The Finns formed Group Talvela in order to reinforce the defenses in Ilomantsi and Tolvajärvi, and Colonel Talvela arrived in the area on 7 December to take command. Meanwhile, the Soviet 155th Division continued its advance and had taken the high ground overlooking Möhkö on the same day. Major Nikoskelainen requested permission from Colonel Ekholm to withdraw his ErP 11 battalion, exhausted from their retreating fight from the frontier, to Oinaansalmi. Ekholm granted him permission to do so, but was overruled by Talvela, who emphatically intervened by phone to insist on holding Möhkö. ErP 11 repelled several attacks from the 155th Division over the next few days, but was finally forced to withdraw to Oinaansalmi on 9 December, whereby the 155th Division promptly occupied Möhkö. Oinaansalmi provided the Finns with a favorable defensive position, located behind a watercourse and on high ground.

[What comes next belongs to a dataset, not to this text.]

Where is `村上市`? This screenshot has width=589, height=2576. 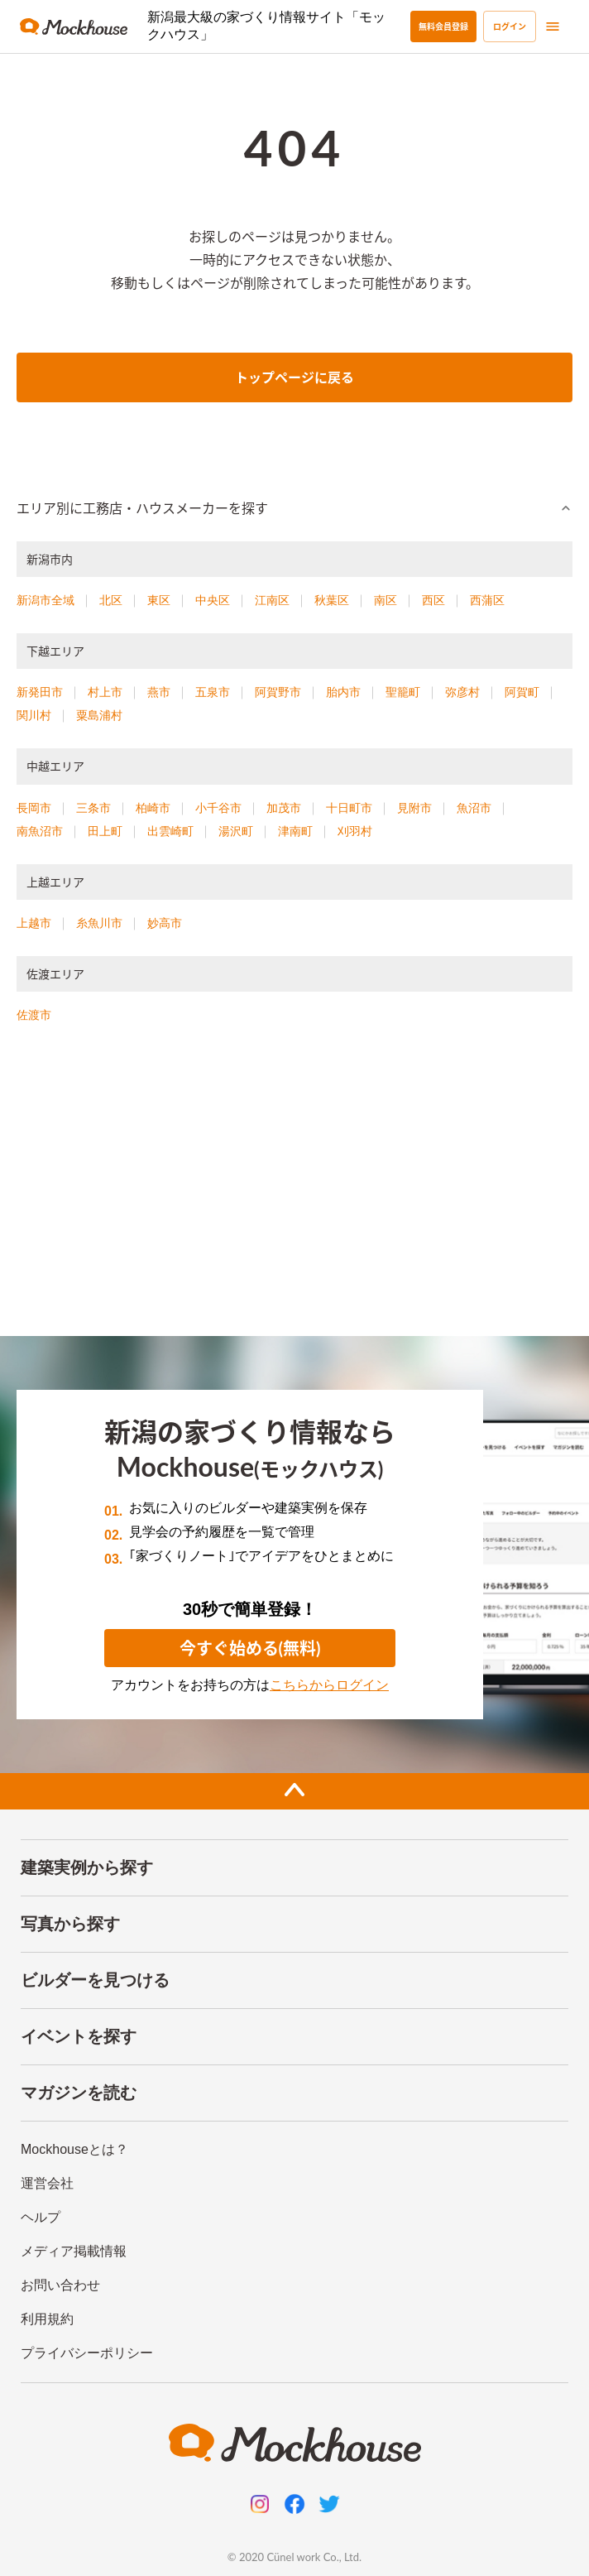
村上市 is located at coordinates (105, 692).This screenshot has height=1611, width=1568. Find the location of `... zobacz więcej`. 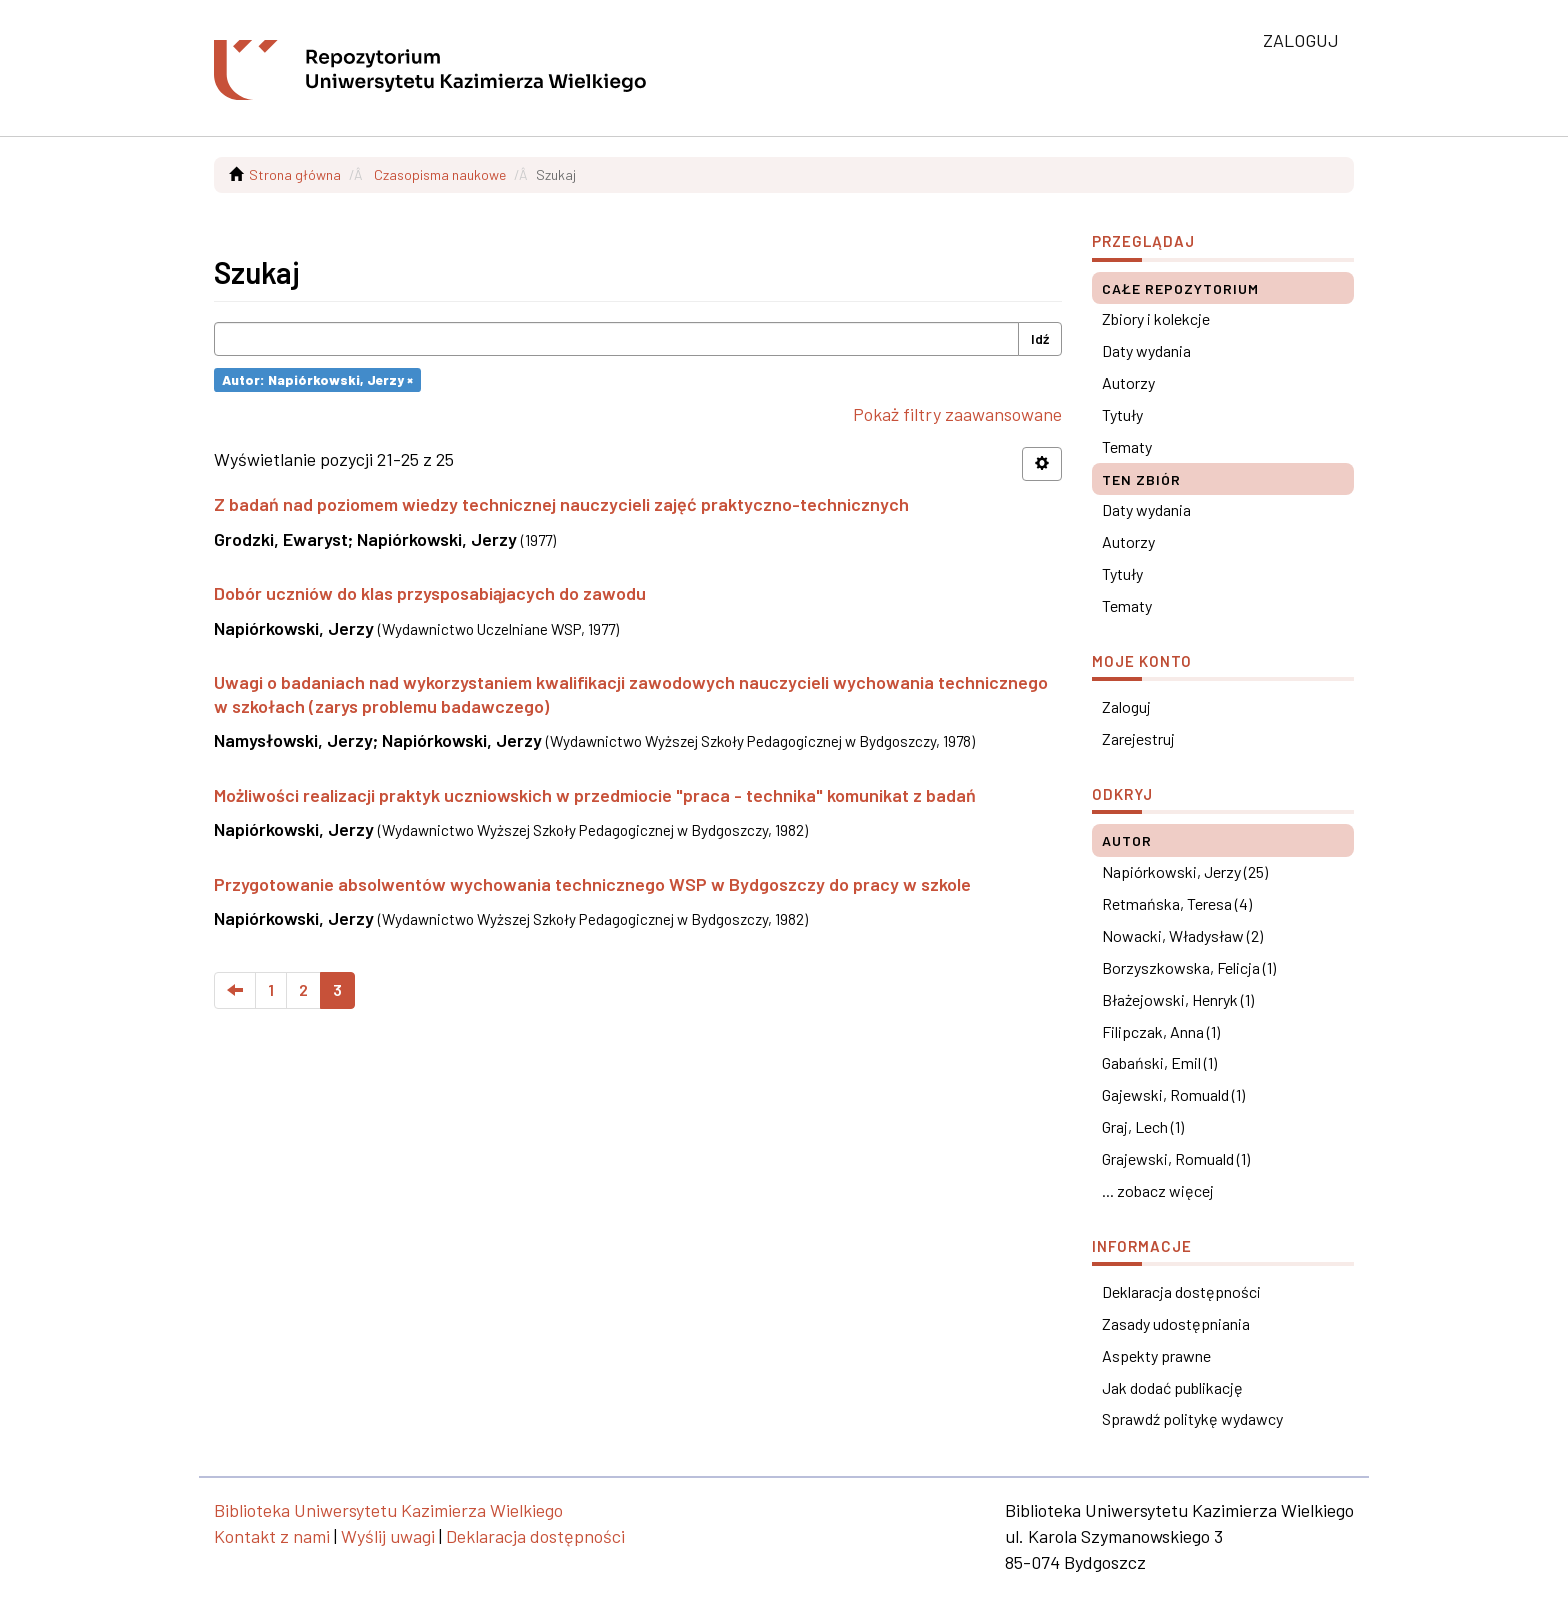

On the same day, a Soviet battalion of 300-350 men slipped through unnoticed near Kallioniemi Ferry in the evening. Discovered by a Finnish patrol, the defenders encircled the Soviet battalion with automatic weapons under the cover of darkness. Just before dawn on 10 December, the Finns opened fire, killing every Soviet soldier. It was the first complete victory of the war for the Finns, and Group Talvela received a much-needed morale boost.

On evening of 10 December, Talvela issued orders to Ekholm for a major counteroffensive on the following day. However, it was the Soviets that would be attacking. The Soviet attacks on 11 December were repelled by the Finns, and the Finns planned their counteroffensive for the following day, 12 December. The objective of the counteroffensive was to retake Möhkö. Three battalions would attack Möhkö from the front and from both flanks. As the attack progressed, the two flanking battalions reached the western edge of the village from the north and south. But instead of turning toward the enemy's rear, they returned in their tracks, and the attack failed. The battalions' inability to maintain tactical contact with each other led to the failed attack, according to Talvela.

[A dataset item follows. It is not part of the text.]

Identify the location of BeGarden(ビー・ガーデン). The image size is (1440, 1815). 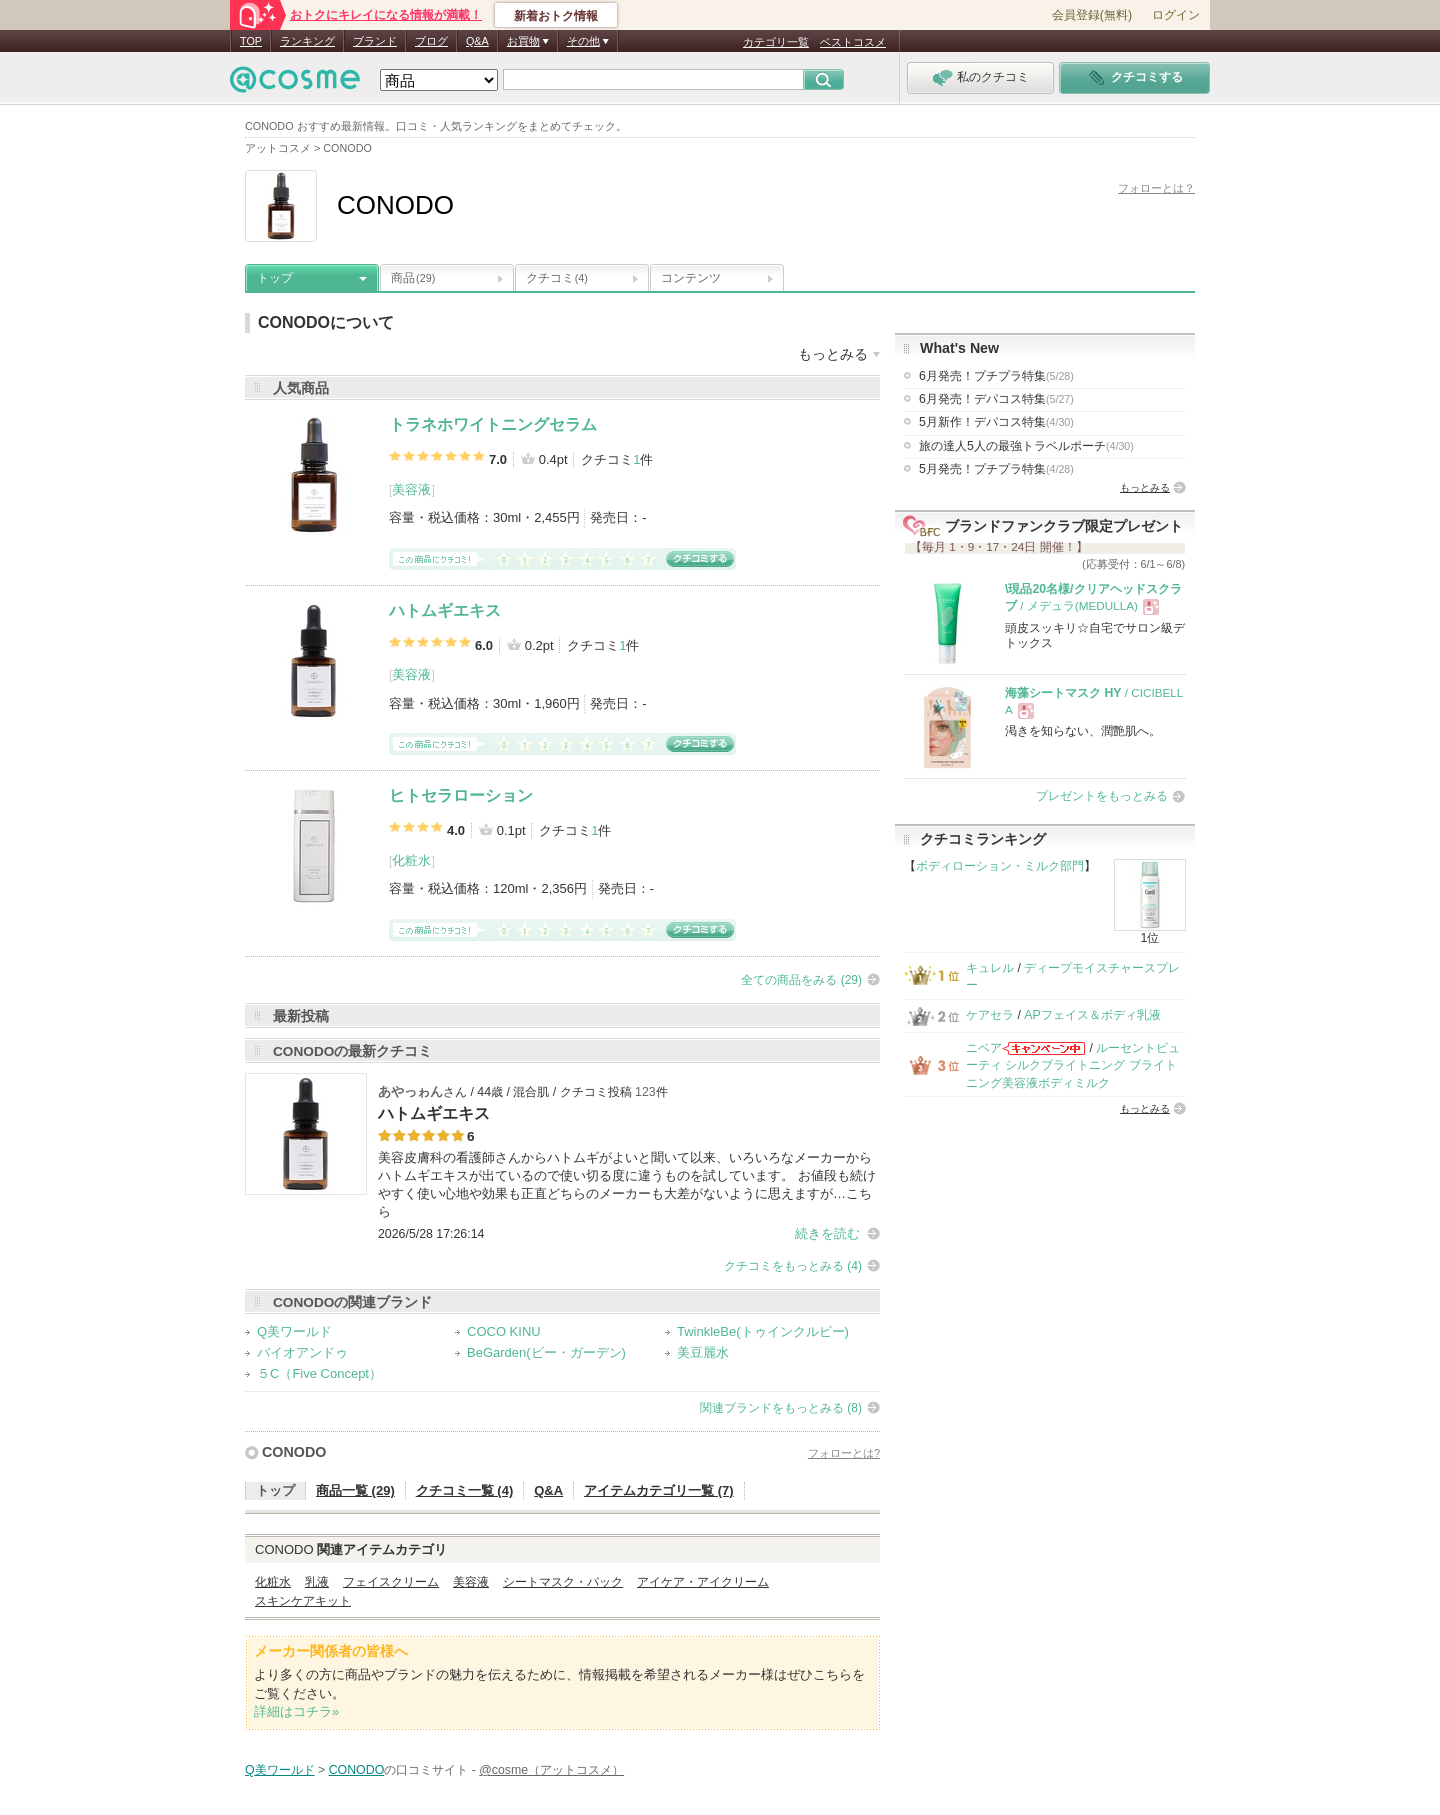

The 155th Division launched attacks of their own on 12 December, but these failed as well. Additional Soviet attacks on 13 December were also repelled by the Finns. The Soviets in turn repelled Finnish attacks on the same day.

During fighting on 14 December, the Finns obtained maps and other documents from fallen Soviet officers, giving them insight into the composition of the Soviet 155th Division and its future attack plans. A succession of Soviet attacks over the next few days were repelled by the Finns.

==Outcome==

The situation had developed into a stalemate. Though the Finns had halted the progress of the 155th Division and prevented it from reaching the Ilomantsi road junction, they were unable to retake Möhkö, and the village would remain under Soviet control until the end of the war in March 1940. The lines around Ilomantsi stabilized as both armies concentrated on other fronts. Sporadic fighting would nonetheless continue in the Ilomantsi sector. The fact that the 155th Division did not have skis would essentially immobilize the division as winter progressed and snow depth increased.

The casualties of Task Force A included 125 killed, 275 injured, and 22 missing (these figures are for the entire duration of the war). The 155th Division's total number of casualties was estimated at around 5,000 at the end of December 1939. This included 1,700 killed, wounded, and missing, and 3,300 due to sickness and freezing.